It's a system in which there are two kinds of physicians -- those who make mistakes and those who don't,
在这个制度当中，只有两种人 -- 犯错的不犯错的，
those who can't handle sleep deprivation and those who can, those who have lousy outcomes and those who have great outcomes.
And it's almost like an ideological reaction, like the antibodies begin to attack that person.
And we have this idea that if we drive the people who make mistakes out of medicine, what will we be left with, but a safe system.
我们有着一种想法：当我们将所有的会犯错的人 赶出医学界后， 我们便会得到一个安全的系统。

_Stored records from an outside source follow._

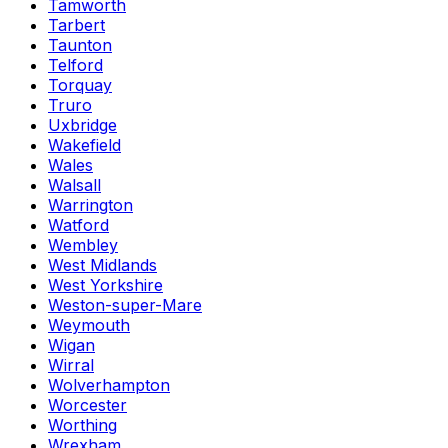
Tamworth
Tarbert
Taunton
Telford
Torquay
Truro
Uxbridge
Wakefield
Wales
Walsall
Warrington
Watford
Wembley
West Midlands
West Yorkshire
Weston-super-Mare
Weymouth
Wigan
Wirral
Wolverhampton
Worcester
Worthing
Wrexham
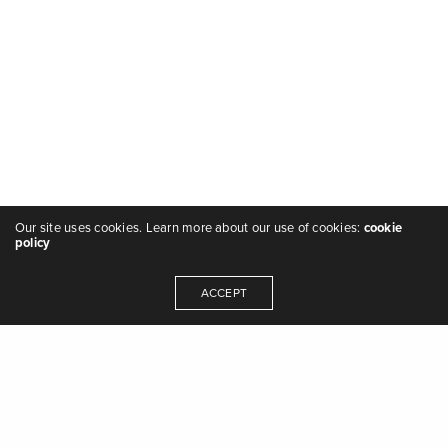
Our site uses cookies. Learn more about our use of cookies:
cookie
policy
ACCEPT
"we are the music makers, and we are the
dreamers of dreams" - Arthur O'Shaughnessy,
Ode
,
1874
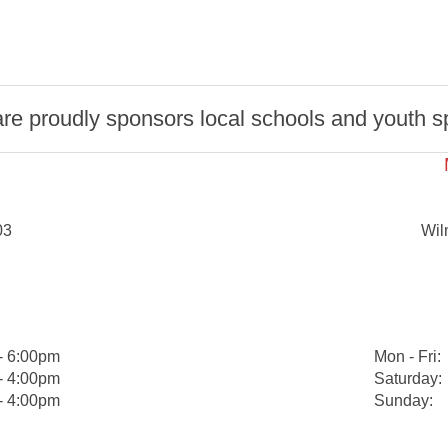
 proudly sponsors local schools and youth spo
03
Wil
- 6:00pm
Mon - Fri:
- 4:00pm
Saturday:
- 4:00pm
Sunday:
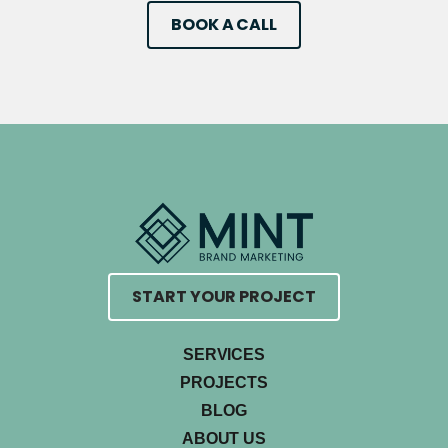
BOOK A CALL
START YOUR PROJECT
SERVICES
PROJECTS
BLOG
ABOUT US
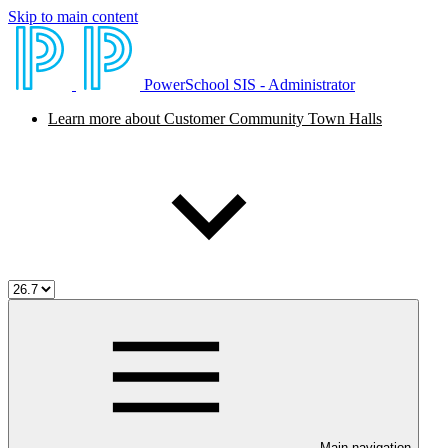
Skip to main content
PowerSchool SIS - Administrator
Learn more about Customer Community Town Halls
Main navigation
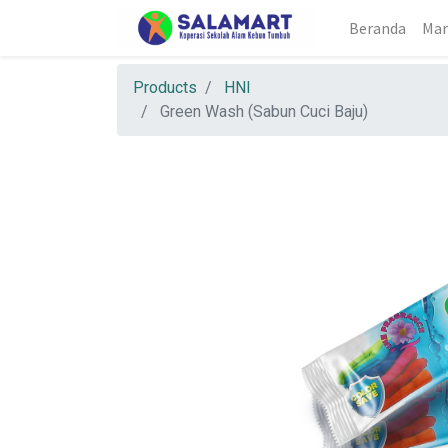
Beranda
Mar
Products
HNI
Green Wash (Sabun Cuci Baju)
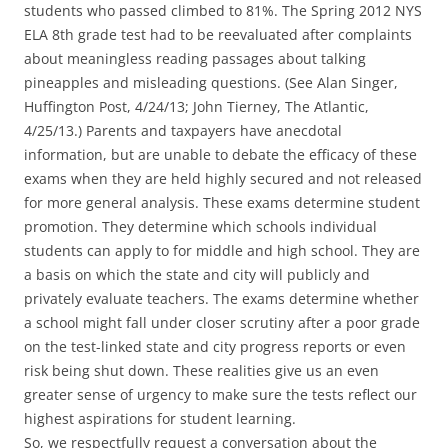
students who passed climbed to 81%. The Spring 2012 NYS
ELA 8th grade test had to be reevaluated after complaints
about meaningless reading passages about talking
pineapples and misleading questions. (See Alan Singer,
Huffington Post, 4/24/13; John Tierney, The Atlantic,
4/25/13.) Parents and taxpayers have anecdotal
information, but are unable to debate the efficacy of these
exams when they are held highly secured and not released
for more general analysis. These exams determine student
promotion. They determine which schools individual
students can apply to for middle and high school. They are
a basis on which the state and city will publicly and
privately evaluate teachers. The exams determine whether
a school might fall under closer scrutiny after a poor grade
on the test-linked state and city progress reports or even
risk being shut down. These realities give us an even
greater sense of urgency to make sure the tests reflect our
highest aspirations for student learning.
So, we respectfully request a conversation about the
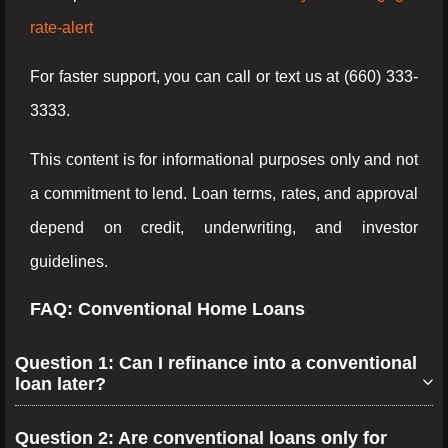
rate-alert
For faster support, you can call or text us at (660) 333-
3333.
This content is for informational purposes only and not
a commitment to lend. Loan terms, rates, and approval
depend on credit, underwriting, and investor
guidelines.
FAQ: Conventional Home Loans
Question 1: Can I refinance into a conventional
loan later?
Question 2: Are conventional loans only for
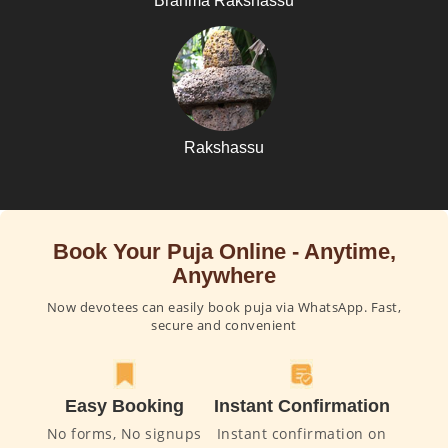
Brahma Rakshassu
Rakshassu
Book Your Puja Online - Anytime,
Anywhere
Now devotees can easily book puja via WhatsApp. Fast,
secure and convenient
Easy Booking
Instant Confirmation
No forms, No signups
Instant confirmation on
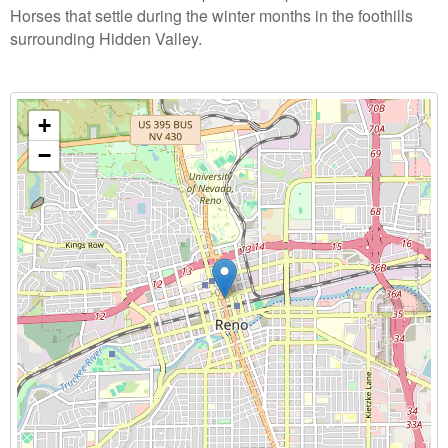
Horses that settle during the winter months in the foothills
surrounding Hidden Valley.
+
−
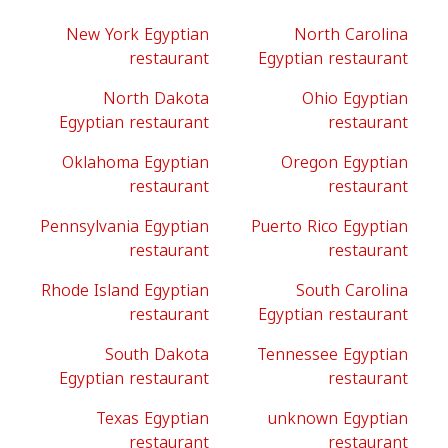
New York Egyptian
North Carolina
restaurant
Egyptian restaurant
North Dakota
Ohio Egyptian
Egyptian restaurant
restaurant
Oklahoma Egyptian
Oregon Egyptian
restaurant
restaurant
Pennsylvania Egyptian
Puerto Rico Egyptian
restaurant
restaurant
Rhode Island Egyptian
South Carolina
restaurant
Egyptian restaurant
South Dakota
Tennessee Egyptian
Egyptian restaurant
restaurant
Texas Egyptian
unknown Egyptian
restaurant
restaurant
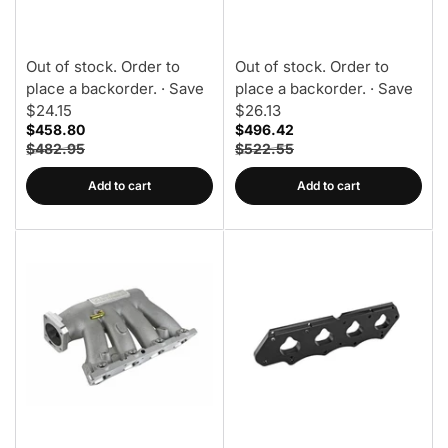
Only)
Out of stock. Order to
Out of stock. Order to
place a backorder.
· Save
place a backorder.
· Save
$24.15
$26.13
$458.80
$496.42
$482.95
$522.55
Add to cart
Add to cart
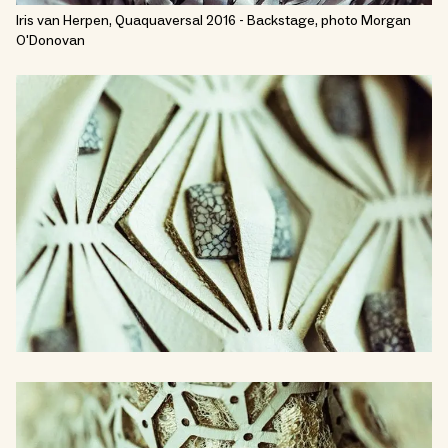
Iris van Herpen, Quaquaversal 2016 - Backstage, photo Morgan
O'Donovan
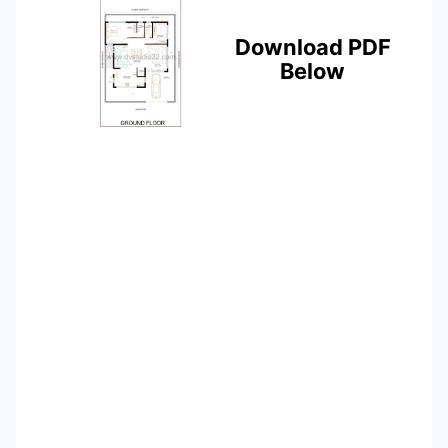
Download PDF
Below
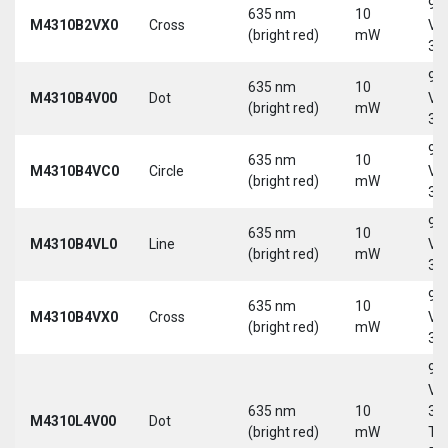
9-
635 nm
10
M4310B2VX0
Cross
Vd
(bright red)
mW
30
9-
635 nm
10
M4310B4V00
Dot
Vd
(bright red)
mW
30
9-
635 nm
10
M4310B4VC0
Circle
Vd
(bright red)
mW
30
9-
635 nm
10
M4310B4VL0
Line
Vd
(bright red)
mW
30
9-
635 nm
10
M4310B4VX0
Cross
Vd
(bright red)
mW
30
9-
Vd
635 nm
10
30
M4310L4V00
Dot
(bright red)
mW
Tri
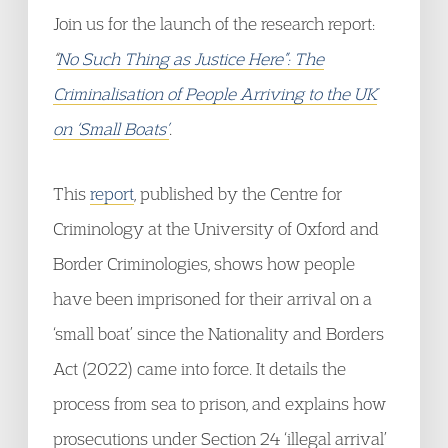
Join us for the launch of the research report:
“
No Such Thing as Justice Here”: The
Criminalisation of People Arriving to the UK
on ‘Small Boats’
.
This
report
, published by the Centre for
Criminology at the University of Oxford and
Border Criminologies, shows how people
have been imprisoned for their arrival on a
‘small boat’ since the Nationality and Borders
Act (2022) came into force. It details the
process from sea to prison, and explains how
prosecutions under Section 24 ‘illegal arrival’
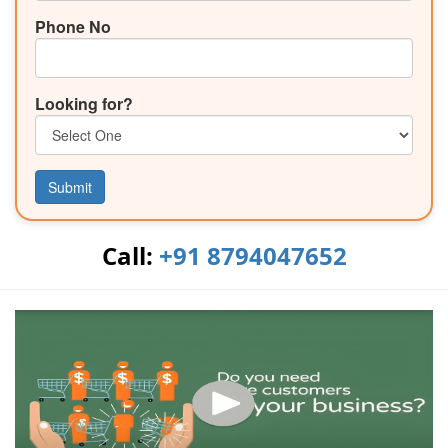
Phone No
Looking for?
Submit
Call:
+91 8794047652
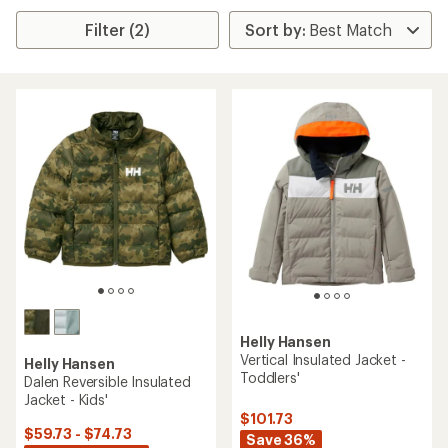
Filter (2)
Helly Hansen
Vertical Insulated Jacket -
Helly Hansen
Toddlers'
Dalen Reversible Insulated
Jacket - Kids'
$101.73
$59.73 - $74.73
Save 36%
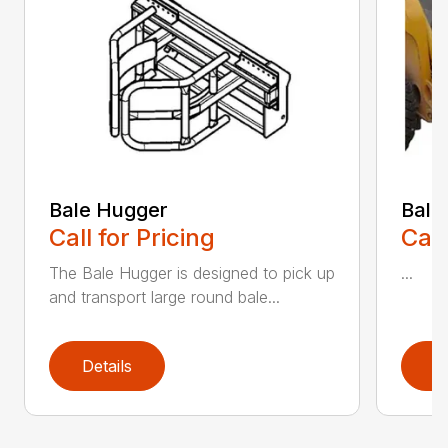
Bale Hugger
Bale
Call for Pricing
Call
The Bale Hugger is designed to pick up
...
and transport large round bale...
Details
D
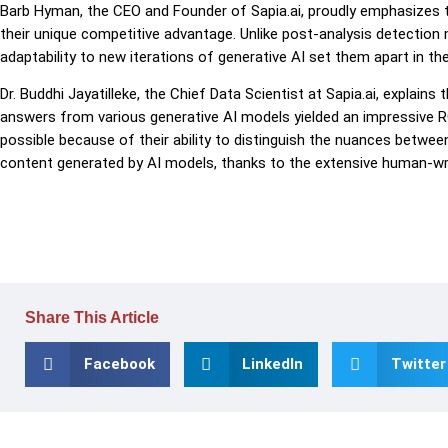
Barb Hyman, the CEO and Founder of Sapia.ai, proudly emphasizes tha
their unique competitive advantage. Unlike post-analysis detection 
adaptability to new iterations of generative AI set them apart in th
Dr. Buddhi Jayatilleke, the Chief Data Scientist at Sapia.ai, explain
answers from various generative AI models yielded an impressive 
possible because of their ability to distinguish the nuances betwe
content generated by AI models, thanks to the extensive human-wr
Share This Article
Facebook
LinkedIn
Twitter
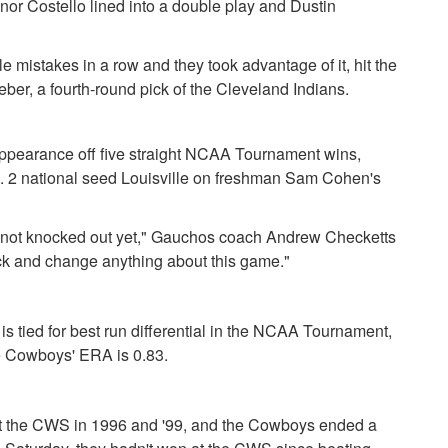
r Costello lined into a double play and Dustin
 mistakes in a row and they took advantage of it, hit the
eber, a fourth-round pick of the Cleveland Indians.
appearance off five straight NCAA Tournament wins,
o. 2 national seed Louisville on freshman Sam Cohen's
e're not knocked out yet," Gauchos coach Andrew Checketts
ack and change anything about this game."
s tied for best run differential in the NCAA Tournament,
he Cowboys' ERA is 0.83.
at the CWS in 1996 and '99, and the Cowboys ended a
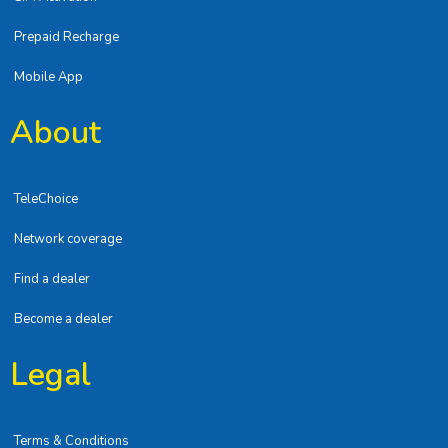
Prepaid Recharge
Mobile App
About
TeleChoice
Network coverage
Find a dealer
Become a dealer
Legal
Terms & Conditions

But there are two problems with that.
In my 20 years or so of medical broadcasting and journalism,
I've made a personal study of medical malpractice and medical errors to learn everything I can,
from one of the first articles I wrote for the Toronto Star to my show "White Coat, Black Art."
And what I've learned is that errors are absolutely ubiquitous.
We work in a system where errors happen every day,
where one in 10 medications are either the wrong medication given in hospital or at the wrong dosage,
where hospital-acquired infections are getting more and more numerous, causing havoc and death.
In this country, as many as 24,000 Canadians die of preventable medical errors.
In the United States, the Institute of Medicine pegged it at 100,000.
In both cases, these are gross underestimates, because we really aren't ferreting out the problem as we should.
即使如此，这两项数据也还是过于低估了现实， 因为我们从未像我们该做的那般 深入地探究这个问题。